Over time, however, Sax began to grow weary of trying to make the next song he would write better than the last one. He says the fame and fortune as a Grammy winner began to lose its flavor.
“You know, it was great, friends giving you the thumbs up, and the money was great and all that stuff,” he says. “But then it became just another chase. These moments of success in your career are like gum. You chew it and then it runs out and then you have this cold, flavorless shit in your mouth. It was this really great thing, and then you need to put another one in there. I felt like I needed to keep going, but instead I just kept chewing on that flavorless piece of gum. I missed having fun. I forgot what it was. That can happen after you’ve had success like that.”

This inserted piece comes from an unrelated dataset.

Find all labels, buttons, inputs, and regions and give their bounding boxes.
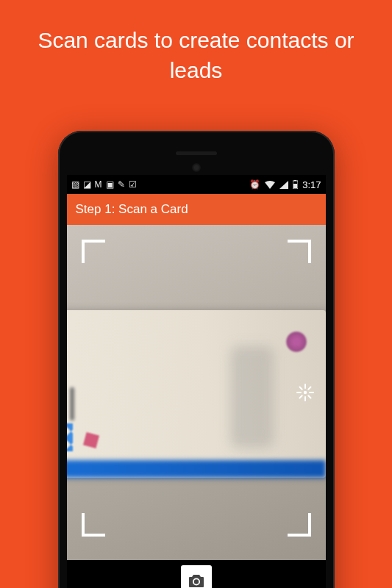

The fun returned from different directions. Ironically, one of those was in Sax’s discovering the blues. He was burned out on the pop rock he had been writing for so long, and felt the change in genres reset his writing soul considerably. He merged the blues and Americana on his 2013 album, I’m in a Mood.
Love entered the picture in 2010, when Sax and Brown met at a mutual friend’s wedding in Philadelphia. “We met on the dance floor,” Sax says. “We literally danced before we had a conversation.” They married in 2011, and moved to Nashville a few years later. Not long after arriving here, the couple became parents to a daughter, Josephine, who’s now around 17 months old.
In the meantime, Brown, a part-time cardiologist at Vanderbilt Medical Center, had recorded a couple of albums. Her debut album, Heartstrings, was released in 2011, and she then cowrote songs with Sax for her second record, Almost There, which was produced by Oliver Wood and recorded live in Nashville. The duo will be releasing Our Album Doesn’t Like You Either Sept. 25 and will be doing some record release shows in the Northeast, as well as one in Nashville in October.
“We’re not trying to be rock stars,” Sax says when asked to explain the title of the new album. “I played that game, and it was great and wonderful. But we’re really happy with where we’re at, making an album that’s 99 percent creative and one percent promotion. We’re not begging anyone to love it.”
Sax says filmmaking has been his most significant evolution career-wise, especially in the way it sustains him creatively. He currently is involved in several projects, including videos for the new album, shooting the making of an album by Malcolm Holcombe, and the live filming of The Wood Brothers’ studio performance of new songs from their forthcoming album.
And when it comes to his personal life, well, he’s viewing that through a new frame.
“The combination of losing a father (his dad died of cancer in 2011), then getting married, then having a child is such a big whack of reality and a crash course in real life,” Sax says. “Being a musician, it was me and my dream, me and my song, and I think that the temporary idea of life never really kicked in until my dad died. I think the true meaning of love and a true relationship never kicked in until I met Suzie, and then the full circle of the whole experience kicked in when we had Josephine.
“It was really quite an intense couple of years, and I think something that normally happens over a period of 20 years or more happened to me in a couple of years,” he adds. “So I’m a different person.”